- Born: 26 October 1967
- Died: 9 April 2024 (aged 56) Melbourne, Victoria, Australia
- Occupation: Curator
- Years active: 1990–2024
- Known for: Australian Music Vault

= Carolyn Laffan =

Australian curator

Carolyn Anne Laffan (26 October 1967-9 April 2024) was an Australian curator at Arts Centre Melbourne and became Senior Curator of the Australian Music Vault from 2017.

== Personal life ==

Carolyn Anne Laffan was born in 1967 and grew up with two siblings. With her partner Tom, she had two children. While doing museum studies in 1990 she undertook a work placement at Arts Centre Melbourne. In 1997 Laffan completed her Master of Arts thesis "When a boy from Alabama meets a girl from Gundagai : social dancing in Melbourne, 1942-1943" at University of Melbourne, which deals with social dancing in that city in mid-World War 2. She died in 2024.

== Career ==
Laffan began working for the Australian Performing Arts Collection at Arts Centre Melbourne in 1990. Through her work as researcher and exhibition curator, she presented the work of women and Australian First Nations artists, such as exhibitions at the Arts Centre Corroboree: Sights and Sound of the First Australians (1994) and Hidden Desires: One Hundred Years of Victoria's Women Playwrights (1996).

Laffan also curated exhibitions on The Beatles' Australian tour, The Australian Ballet, and Barry Humphries. She was Senior Curator of the Australian Music Vault when it opened in 2017. Laffan was recognised for her efforts preserving Australian cultural artefacts through her work at the Australian Music Vault until her death in April 2024.

== Bibliography ==

- Laffan, Carolyn, "Drawn to the stage: two centuries of Australian stage design" in The Arts Centre Presents 'Drawn to the Stage (2007). Victorian Arts Centre Trust.
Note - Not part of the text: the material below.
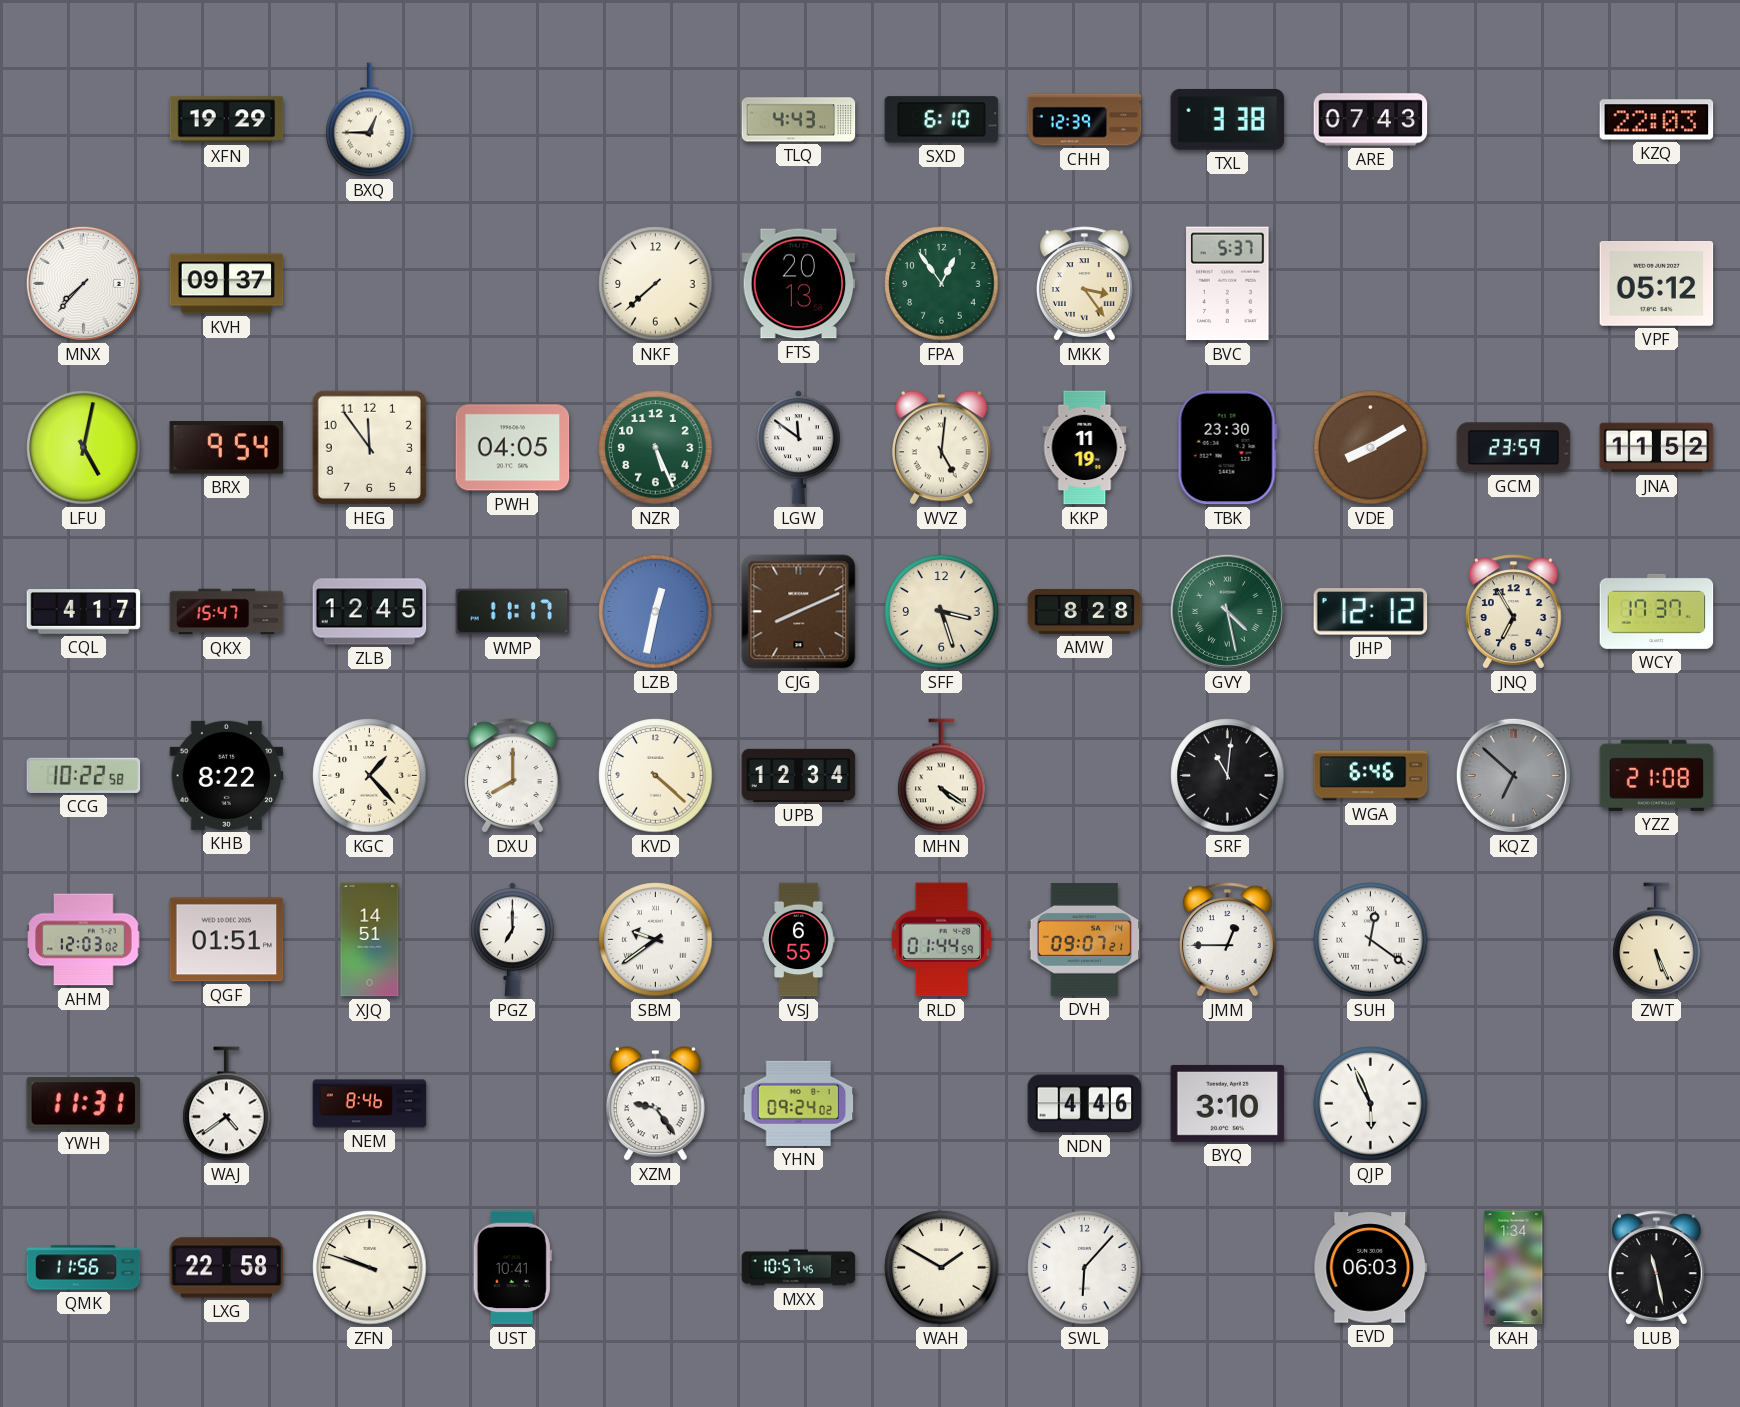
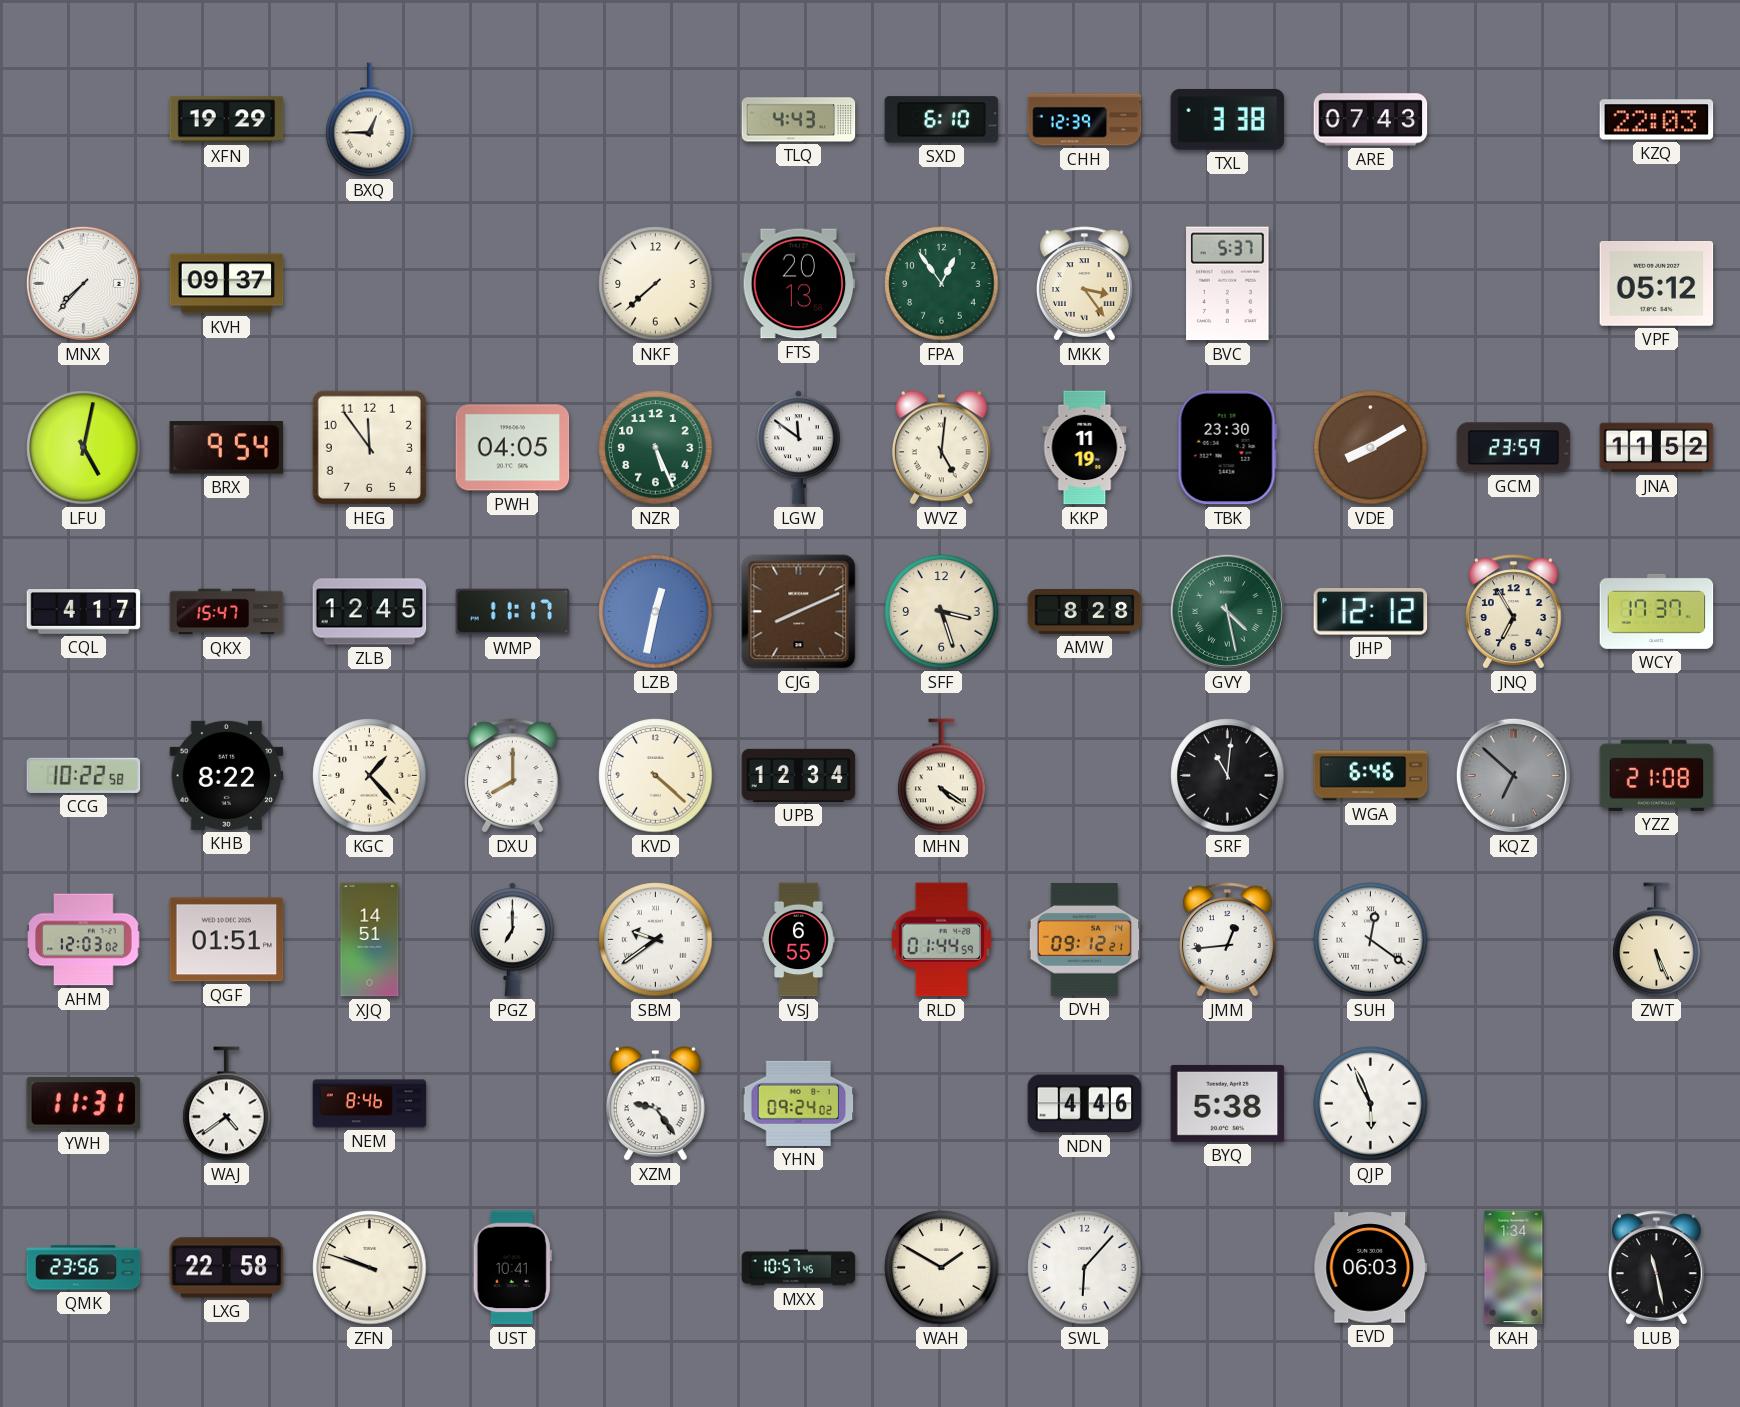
DVH: 09:07 -> 09:12
JMM: 12:45 -> 12:44
BYQ: 3:10 -> 5:38
QMK: 11:56 -> 23:56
ISBN 978-0-9757406-8-2
- Laffan, Carolyn (curator); Marshall, Margaret (curator); Theatres of war: wartime entertainment & the Australian experience (2015). Arts Centre Melbourne.
- Tonkin, Steven; Barrand, Janine; Anderson, Margot; Laffan, Carolyn; et al. Show time: the art collection of Arts Centre Melbourne (2014). Arts Centre Melbourne. ISBN 978-0-9924935-0-9.